* **MATERIAL FOR THIS EXERCISE**:

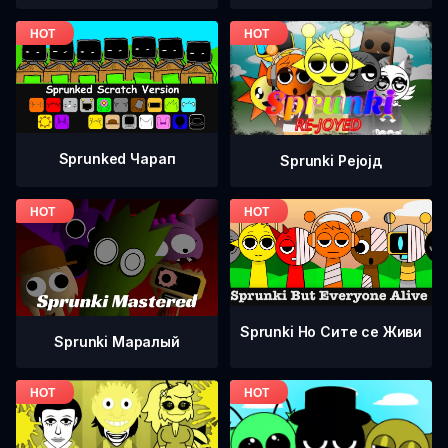
Sprunked Чарап
Sprunki Рејојд
Sprunki Но Сите се Живи
Sprunki Маралый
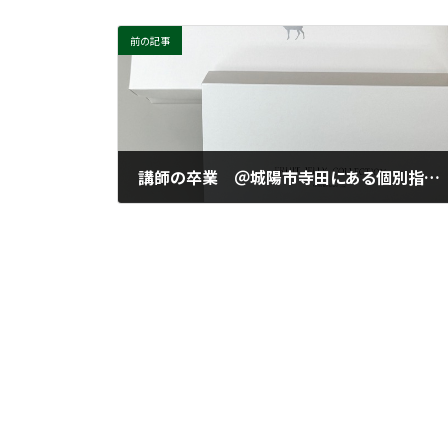
前の記事
講師の卒業 ＠城陽市寺田にある個別指導塾 勉楽個別 寺田小・寺田西小・寺田南小・今池小・富野小・深谷小・久世小・久津川小・古川小・城陽中・西城陽中・東城陽・北城陽中・南城陽中・南陽高・城南菱創高・莵道高・久御山高・城陽高
2025年3月28日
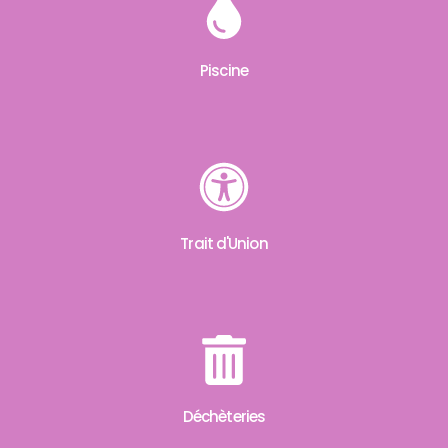
Piscine
Trait d'Union
Déchèteries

* **DIRECTIONS**: Output the line that contains "Sprunki Но Сите се Живи" and every subsequent line through the end of the entries, exactly as given, without pictures.

* **EXERCISE RESPONSE**:
Sprunki Но Сите се Живи
Sprunki Маралый
前の記事
講師の卒業 ＠城陽市寺田にある個別指導塾 勉楽個別 寺田小・寺田西小・寺田南小・今池小・富野小・深谷小・久世小・久津川小・古川小・城陽中・西城陽中・東城陽・北城陽中・南城陽中・南陽高・城南菱創高・莵道高・久御山高・城陽高
2025年3月28日
Piscine
Trait d'Union
Déchèteries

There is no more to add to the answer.